INSTRUCTIONS TO FOLLOW — Going down the data below, set down exactly the line with "베트남 생활 · 쇼핑 추천" and each line after it through the line with "peut proposer des tarifs abordables et qui"; no other lines.

[Collected data entries]
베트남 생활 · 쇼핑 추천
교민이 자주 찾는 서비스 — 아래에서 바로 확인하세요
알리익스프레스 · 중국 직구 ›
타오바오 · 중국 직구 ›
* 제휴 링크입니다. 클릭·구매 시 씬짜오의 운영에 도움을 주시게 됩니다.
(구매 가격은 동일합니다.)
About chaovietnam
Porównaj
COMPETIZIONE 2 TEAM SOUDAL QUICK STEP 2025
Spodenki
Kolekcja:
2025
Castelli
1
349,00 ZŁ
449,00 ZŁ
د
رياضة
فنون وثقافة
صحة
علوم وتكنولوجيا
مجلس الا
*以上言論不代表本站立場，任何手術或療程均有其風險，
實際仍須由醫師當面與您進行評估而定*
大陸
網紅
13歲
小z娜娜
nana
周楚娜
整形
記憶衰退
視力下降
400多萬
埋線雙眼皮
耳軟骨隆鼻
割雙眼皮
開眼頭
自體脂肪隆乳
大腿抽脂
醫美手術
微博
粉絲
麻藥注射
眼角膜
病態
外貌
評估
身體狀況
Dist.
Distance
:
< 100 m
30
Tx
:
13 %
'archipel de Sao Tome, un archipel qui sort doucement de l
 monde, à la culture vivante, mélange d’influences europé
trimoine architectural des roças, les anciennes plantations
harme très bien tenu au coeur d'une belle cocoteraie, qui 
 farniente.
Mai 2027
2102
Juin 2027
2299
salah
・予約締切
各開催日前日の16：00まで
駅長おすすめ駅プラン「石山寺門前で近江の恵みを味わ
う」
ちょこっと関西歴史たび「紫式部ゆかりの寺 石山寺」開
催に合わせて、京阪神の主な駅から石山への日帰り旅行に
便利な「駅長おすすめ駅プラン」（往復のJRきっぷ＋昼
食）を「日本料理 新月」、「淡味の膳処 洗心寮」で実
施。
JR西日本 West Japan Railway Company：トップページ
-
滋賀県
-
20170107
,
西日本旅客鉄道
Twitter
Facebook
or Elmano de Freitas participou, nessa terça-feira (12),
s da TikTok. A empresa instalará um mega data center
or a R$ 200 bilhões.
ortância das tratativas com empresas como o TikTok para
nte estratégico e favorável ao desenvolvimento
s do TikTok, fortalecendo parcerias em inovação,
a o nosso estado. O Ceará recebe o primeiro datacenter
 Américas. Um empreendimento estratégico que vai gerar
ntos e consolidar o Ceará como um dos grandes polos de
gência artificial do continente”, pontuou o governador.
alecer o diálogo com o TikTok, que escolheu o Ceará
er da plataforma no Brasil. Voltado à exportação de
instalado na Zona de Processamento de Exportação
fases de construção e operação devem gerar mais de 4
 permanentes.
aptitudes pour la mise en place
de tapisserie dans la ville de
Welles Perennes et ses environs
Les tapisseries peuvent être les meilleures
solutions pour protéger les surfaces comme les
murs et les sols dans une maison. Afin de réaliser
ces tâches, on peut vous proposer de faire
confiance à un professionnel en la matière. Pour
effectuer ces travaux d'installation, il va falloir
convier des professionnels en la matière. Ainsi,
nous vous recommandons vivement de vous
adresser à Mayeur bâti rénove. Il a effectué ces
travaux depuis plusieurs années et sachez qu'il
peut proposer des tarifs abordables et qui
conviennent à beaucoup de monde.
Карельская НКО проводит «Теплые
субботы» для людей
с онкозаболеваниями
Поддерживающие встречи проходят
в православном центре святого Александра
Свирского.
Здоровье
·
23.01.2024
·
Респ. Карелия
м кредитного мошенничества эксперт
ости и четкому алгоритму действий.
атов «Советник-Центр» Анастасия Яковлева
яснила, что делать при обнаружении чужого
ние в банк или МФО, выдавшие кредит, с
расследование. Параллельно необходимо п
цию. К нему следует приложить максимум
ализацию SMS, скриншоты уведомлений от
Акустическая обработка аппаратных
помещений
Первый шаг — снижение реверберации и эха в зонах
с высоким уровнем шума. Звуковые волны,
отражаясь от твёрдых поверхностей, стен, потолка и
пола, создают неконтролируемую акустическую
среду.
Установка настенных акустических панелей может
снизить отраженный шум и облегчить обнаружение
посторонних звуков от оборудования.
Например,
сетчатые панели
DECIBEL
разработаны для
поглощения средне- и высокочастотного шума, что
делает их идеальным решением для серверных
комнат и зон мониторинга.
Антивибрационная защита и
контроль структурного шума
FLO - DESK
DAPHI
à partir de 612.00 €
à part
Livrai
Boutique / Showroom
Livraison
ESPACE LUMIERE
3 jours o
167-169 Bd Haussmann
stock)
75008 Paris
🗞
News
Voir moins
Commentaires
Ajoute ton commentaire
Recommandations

==

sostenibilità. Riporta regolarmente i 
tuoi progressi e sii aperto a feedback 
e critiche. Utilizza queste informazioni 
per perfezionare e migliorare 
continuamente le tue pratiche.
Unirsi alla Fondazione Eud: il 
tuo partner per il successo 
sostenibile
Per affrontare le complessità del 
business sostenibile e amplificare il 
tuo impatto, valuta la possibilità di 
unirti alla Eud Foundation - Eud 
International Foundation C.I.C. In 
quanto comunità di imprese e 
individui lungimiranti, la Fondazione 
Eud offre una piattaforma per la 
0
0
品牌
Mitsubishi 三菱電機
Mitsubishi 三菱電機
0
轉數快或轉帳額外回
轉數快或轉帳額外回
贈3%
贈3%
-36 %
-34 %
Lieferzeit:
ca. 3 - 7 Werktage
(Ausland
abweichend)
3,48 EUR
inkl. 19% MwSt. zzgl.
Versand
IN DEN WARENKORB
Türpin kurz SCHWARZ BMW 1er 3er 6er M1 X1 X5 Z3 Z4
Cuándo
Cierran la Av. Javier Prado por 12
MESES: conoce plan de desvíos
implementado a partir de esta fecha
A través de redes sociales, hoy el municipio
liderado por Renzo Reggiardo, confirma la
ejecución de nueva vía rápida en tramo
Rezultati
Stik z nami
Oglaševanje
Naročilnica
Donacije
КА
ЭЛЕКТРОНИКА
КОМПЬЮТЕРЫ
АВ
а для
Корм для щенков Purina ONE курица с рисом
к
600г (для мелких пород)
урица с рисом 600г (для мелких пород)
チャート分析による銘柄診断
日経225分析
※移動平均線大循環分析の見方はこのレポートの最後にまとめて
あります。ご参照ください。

FINISHED EXERCISE —
베트남 생활 · 쇼핑 추천
교민이 자주 찾는 서비스 — 아래에서 바로 확인하세요
알리익스프레스 · 중국 직구 ›
타오바오 · 중국 직구 ›
* 제휴 링크입니다. 클릭·구매 시 씬짜오의 운영에 도움을 주시게 됩니다.
(구매 가격은 동일합니다.)
About chaovietnam
Porównaj
COMPETIZIONE 2 TEAM SOUDAL QUICK STEP 2025
Spodenki
Kolekcja:
2025
Castelli
1
349,00 ZŁ
449,00 ZŁ
د
رياضة
فنون وثقافة
صحة
علوم وتكنولوجيا
مجلس الا
*以上言論不代表本站立場，任何手術或療程均有其風險，
實際仍須由醫師當面與您進行評估而定*
大陸
網紅
13歲
小z娜娜
nana
周楚娜
整形
記憶衰退
視力下降
400多萬
埋線雙眼皮
耳軟骨隆鼻
割雙眼皮
開眼頭
自體脂肪隆乳
大腿抽脂
醫美手術
微博
粉絲
麻藥注射
眼角膜
病態
外貌
評估
身體狀況
Dist.
Distance
:
< 100 m
30
Tx
:
13 %
'archipel de Sao Tome, un archipel qui sort doucement de l
 monde, à la culture vivante, mélange d’influences europé
trimoine architectural des roças, les anciennes plantations
harme très bien tenu au coeur d'une belle cocoteraie, qui 
 farniente.
Mai 2027
2102
Juin 2027
2299
salah
・予約締切
各開催日前日の16：00まで
駅長おすすめ駅プラン「石山寺門前で近江の恵みを味わ
う」
ちょこっと関西歴史たび「紫式部ゆかりの寺 石山寺」開
催に合わせて、京阪神の主な駅から石山への日帰り旅行に
便利な「駅長おすすめ駅プラン」（往復のJRきっぷ＋昼
食）を「日本料理 新月」、「淡味の膳処 洗心寮」で実
施。
JR西日本 West Japan Railway Company：トップページ
-
滋賀県
-
20170107
,
西日本旅客鉄道
Twitter
Facebook
or Elmano de Freitas participou, nessa terça-feira (12),
s da TikTok. A empresa instalará um mega data center
or a R$ 200 bilhões.
ortância das tratativas com empresas como o TikTok para
nte estratégico e favorável ao desenvolvimento
s do TikTok, fortalecendo parcerias em inovação,
a o nosso estado. O Ceará recebe o primeiro datacenter
 Américas. Um empreendimento estratégico que vai gerar
ntos e consolidar o Ceará como um dos grandes polos de
gência artificial do continente”, pontuou o governador.
alecer o diálogo com o TikTok, que escolheu o Ceará
er da plataforma no Brasil. Voltado à exportação de
instalado na Zona de Processamento de Exportação
fases de construção e operação devem gerar mais de 4
 permanentes.
aptitudes pour la mise en place
de tapisserie dans la ville de
Welles Perennes et ses environs
Les tapisseries peuvent être les meilleures
solutions pour protéger les surfaces comme les
murs et les sols dans une maison. Afin de réaliser
ces tâches, on peut vous proposer de faire
confiance à un professionnel en la matière. Pour
effectuer ces travaux d'installation, il va falloir
convier des professionnels en la matière. Ainsi,
nous vous recommandons vivement de vous
adresser à Mayeur bâti rénove. Il a effectué ces
travaux depuis plusieurs années et sachez qu'il
peut proposer des tarifs abordables et qui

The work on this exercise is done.